The task: Leave the pictures out and transcribe every record exactly.

☆ ☆ ☆ ☆ ☆

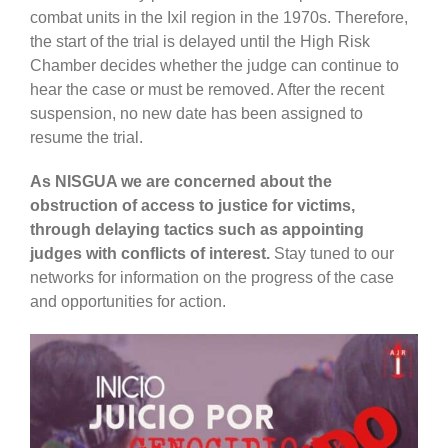
combat units in the Ixil region in the 1970s. Therefore,
the start of the trial is delayed until the High Risk
Chamber decides whether the judge can continue to
hear the case or must be removed. After the recent
suspension, no new date has been assigned to
resume the trial.
As NISGUA we are concerned about the
obstruction of access to justice for victims,
through delaying tactics such as appointing
judges with conflicts of interest.
Stay tuned to our
networks for information on the progress of the case
and opportunities for action.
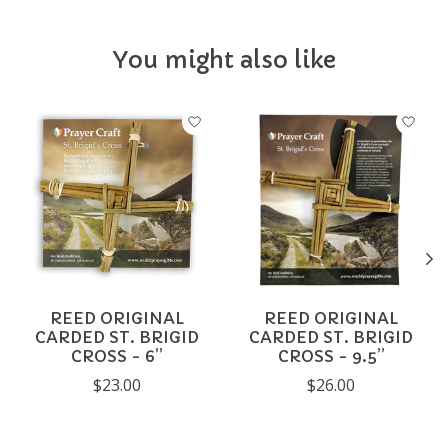
You might also like
Product carousel items
REED ORIGINAL
REED ORIGINAL
CARDED ST. BRIGID
CARDED ST. BRIGID
CROSS - 6”
CROSS - 9.5”
$23.00
$26.00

☆ ☆ ☆ ☆ ☆

Answer box:
combat units in the Ixil region in the 1970s. Therefore,
the start of the trial is delayed until the High Risk
Chamber decides whether the judge can continue to
hear the case or must be removed. After the recent
suspension, no new date has been assigned to
resume the trial.
As NISGUA we are concerned about the
obstruction of access to justice for victims,
through delaying tactics such as appointing
judges with conflicts of interest.
Stay tuned to our
networks for information on the progress of the case
and opportunities for action.
You might also like
Product carousel items
REED ORIGINAL
REED ORIGINAL
CARDED ST. BRIGID
CARDED ST. BRIGID
CROSS - 6”
CROSS - 9.5”
$23.00
$26.00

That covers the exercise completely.